POLITICS

SNP Rejects Claim David Cameron Could Block Second Independence Referendum

28/07/2015 17:08 BST | Updated 28/07/2015 17:59 BST
ADRIAN DENNIS via Getty Images
A member of public flies a giant Scottish Saltire flag outside the Houses of Parliament shortly before Scotland First Minister Nicola Sturgeon posed with newly-elected Scottish National Party (SNP) MPs during a photocall in London on May 11, 2015. The SNP won a landslide in Scotland in the May 7 general election, destroying the Labour party north of the border in a historic leap forward which could increase pressure for a fresh referendum on independence.
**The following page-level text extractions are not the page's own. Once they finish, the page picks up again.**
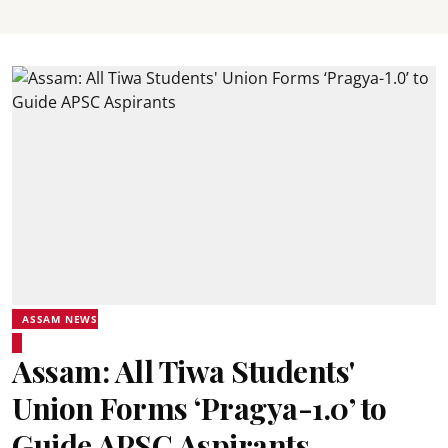
ASSAM NEWS
Assam: All Tiwa Students'
Union Forms ‘Pragya-1.0’ to
Guide APSC Aspirants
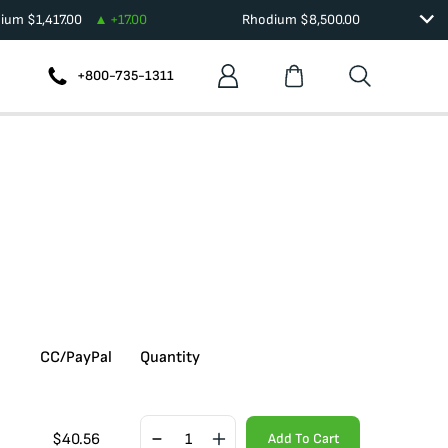
dium
$
1,417.00
+
17.00
Rhodium
$
8,500.00
+800-735-1311
CC/PayPal
Quantity
$
40.56
Add To Cart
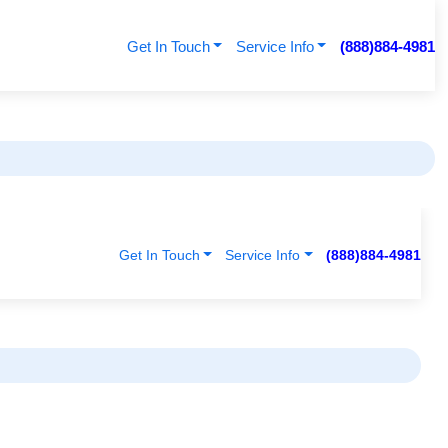
Get In Touch
Service Info
(888)884-4981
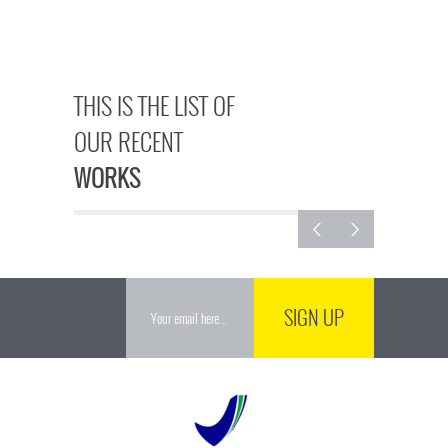
THIS IS THE LIST OF
OUR RECENT
WORKS
SIGN UP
The nationalists won 56 of 59 parliamentary seats in Scotland up from just six at the last vote in 2010. AFP PHOTO / ADRIAN DENNIS (Photo credit should read ADRIAN DENNIS/AFP/Getty Images)
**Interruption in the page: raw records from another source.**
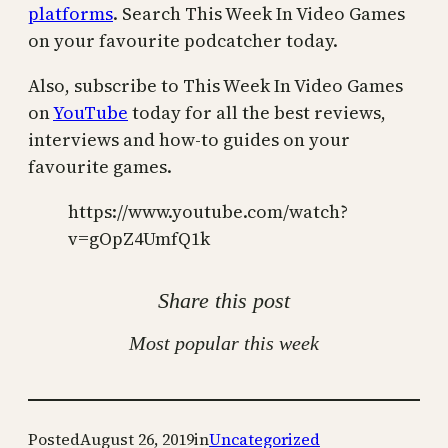
platforms
. Search This Week In Video Games
on your favourite podcatcher today.
Also, subscribe to This Week In Video Games
on
YouTube
today for all the best reviews,
interviews and how-to guides on your
favourite games.
https://www.youtube.com/watch?
v=gOpZ4UmfQ1k
Share this post
Most popular this week
Posted
August 26, 2019
in
Uncategorized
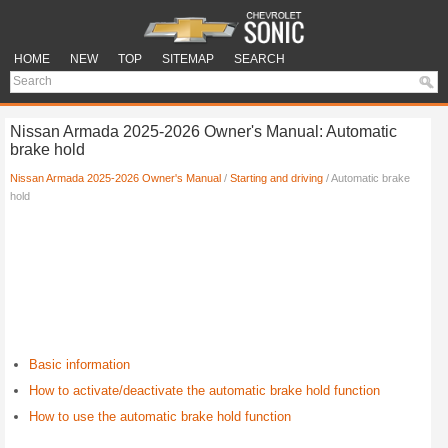
HOME
NEW
TOP
SITEMAP
SEARCH
Nissan Armada 2025-2026 Owner's Manual: Automatic
brake hold
Nissan Armada 2025-2026 Owner's Manual
/
Starting and driving
/ Automatic brake
hold
Basic information
How to activate/deactivate the automatic brake hold function
How to use the automatic brake hold function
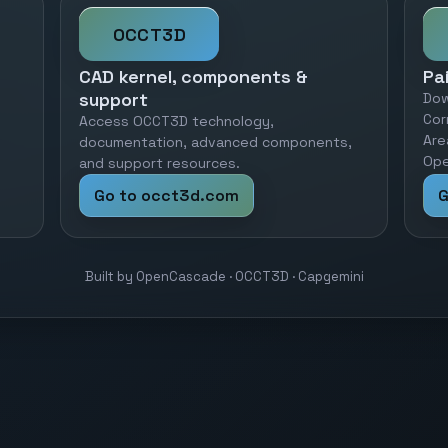
OCCT3D
CAD kernel, components &
Pa
support
Dow
Cor
Access OCCT3D technology,
Are
documentation, advanced components,
Ope
and support resources.
Go to occt3d.com
G
Built by OpenCascade · OCCT3D · Capgemini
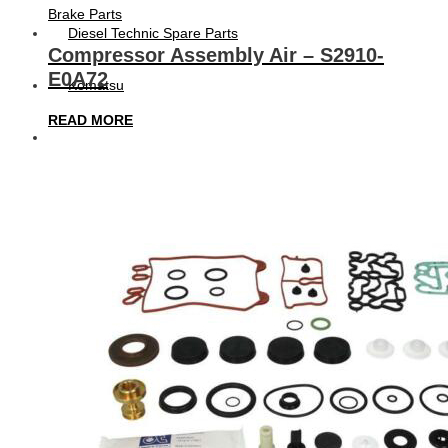
Brake Parts
Diesel Technic Spare Parts
Compressor Assembly Air – S2910-
E0A72
Komatsu
READ MORE
Cummins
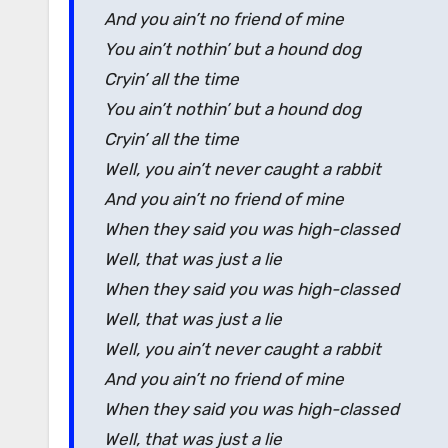
And you ain’t no friend of mine
You ain’t nothin’ but a hound dog
Cryin’ all the time
You ain’t nothin’ but a hound dog
Cryin’ all the time
Well, you ain’t never caught a rabbit
And you ain’t no friend of mine
When they said you was high-classed
Well, that was just a lie
When they said you was high-classed
Well, that was just a lie
Well, you ain’t never caught a rabbit
And you ain’t no friend of mine
When they said you was high-classed
Well, that was just a lie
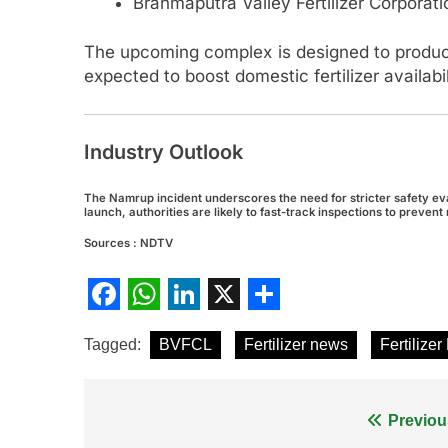
Brahmaputra Valley Fertilizer Corporat
The upcoming complex is designed to prod
expected to boost domestic fertilizer availa
Industry Outlook
The Namrup incident underscores the need for stricter safety evalu
launch, authorities are likely to fast-track inspections to preve
Sources : NDTV
Facebook
WhatsApp
LinkedIn
X
Share
Tagged:
BVFCL
Fertilizer news
Fertilizer
Post
Previou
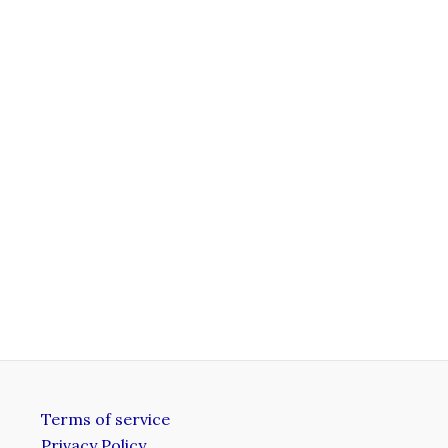
Terms of service
Privacy Policy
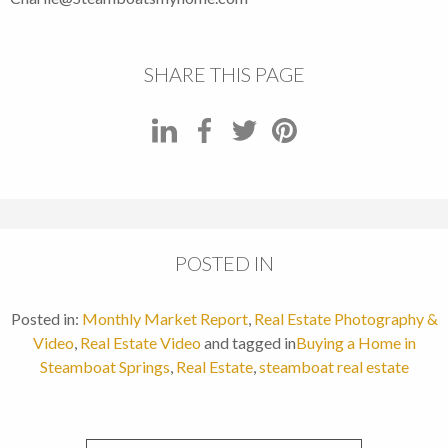
SHARE THIS PAGE
POSTED IN
Posted in:
Monthly Market Report
,
Real Estate Photography &
Video
,
Real Estate Video
and tagged in
Buying a Home in
Steamboat Springs
,
Real Estate
,
steamboat real estate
The SNP has rebutted claims David Cameron could block a second independence referendum.

Days after the Prime Minister said he did not "see the need" for another nationwide poll on Scottish independence, SNP officials issued a stinging response, saying they were adamant an impending vote could still be on the cards.

“The timing of any future referendum is a matter for the people of Scotland to decide — and not for a Tory prime minister to dictate," a party spokesperson claimed.
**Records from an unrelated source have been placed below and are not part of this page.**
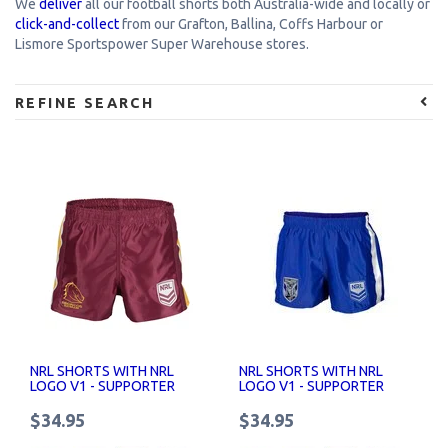
We
deliver
all our football shorts both Australia-wide and locally or
click-and-collect
from our Grafton, Ballina, Coffs Harbour or
Lismore Sportspower Super Warehouse stores.
REFINE SEARCH
NRL SHORTS WITH NRL
NRL SHORTS WITH NRL
LOGO V1 - SUPPORTER
LOGO V1 - SUPPORTER
SHORTS SENIOR
SHORTS SENIOR
$34.95
$34.95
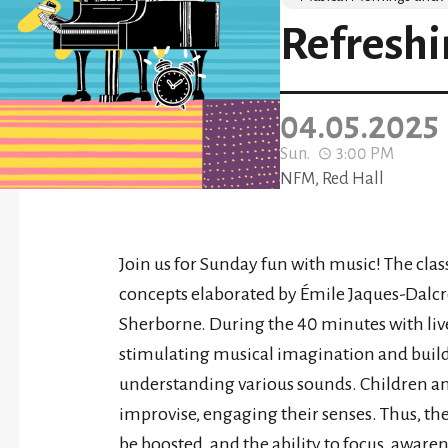
Refreshi
04.05.2025
Sun.
3:00 PM
NFM, Red Hall
Join us for Sunday fun with music! The clas
concepts elaborated by Émile Jaques-Dalcr
Sherborne. During the 40 minutes with liv
stimulating musical imagination and buildin
understanding various sounds. Children and 
improvise, engaging their senses. Thus, th
be boosted, and the ability to focus, awar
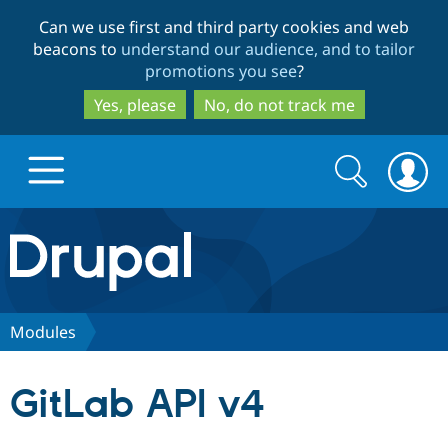
Skip
Skip
Can we use first and third party cookies and web
to
to
beacons to
understand our audience, and to tailor
main
search
promotions you see
?
content
Yes, please
No, do not track me
Search
Search
form
Drupal.org home
Discover Drupal
Modules
Build with Drupal
Drupal Core
GitLab API v4
Partners & Services
Drupal CMS
Download D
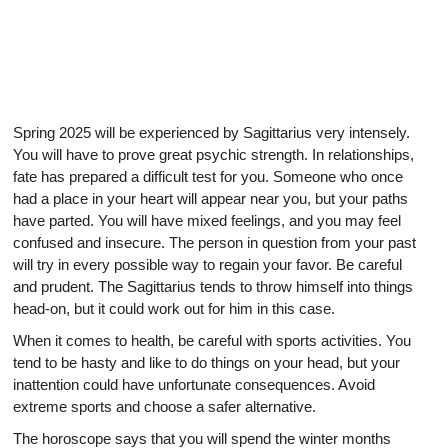
Spring 2025 will be experienced by Sagittarius very intensely.
You will have to prove great psychic strength. In relationships,
fate has prepared a difficult test for you. Someone who once
had a place in your heart will appear near you, but your paths
have parted. You will have mixed feelings, and you may feel
confused and insecure. The person in question from your past
will try in every possible way to regain your favor. Be careful
and prudent. The Sagittarius tends to throw himself into things
head-on, but it could work out for him in this case.
When it comes to health, be careful with sports activities. You
tend to be hasty and like to do things on your head, but your
inattention could have unfortunate consequences. Avoid
extreme sports and choose a safer alternative.
The horoscope says that you will spend the winter months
Cameron prompted an angry response from Scottish nationalist MPs after he insisted a "decisive" result had been delivered last year.

"There can't be a referendum, and there certainly can't be independence for Scotland, unless a majority of people in Scotland clearly want that," he said during a trip to Singapore on Monday.

david cameron

The Prime Minister made his comments while on a trip to Singapore

"It will be my ultimate decision, in line with the democratic decision-making processes of the SNP, to determine whether or not there is a commitment to a second referendum in the SNP manifesto for the Scottish election.

"And in due course we will take that decision and take that decision based on what we consider to be in the best interests of the country."

Despite powers to call a vote on the break up of the union lying with Westminster, Alex Salmond said a second referendum was "inevitable", despite having described last year's poll as a "once in a generation" opportunity.

His comments followed parliamentary colleague Margaret Ferrier, SNP MP for Rutherglen and Hamilton West, who quizzed the secretary of state for Scotland over contingency plans to hold "a further referendum on Scottish independence".

Scottish secretary David Mundell said that "given a clear majority of Scots voted No" there were no plans for a second vote.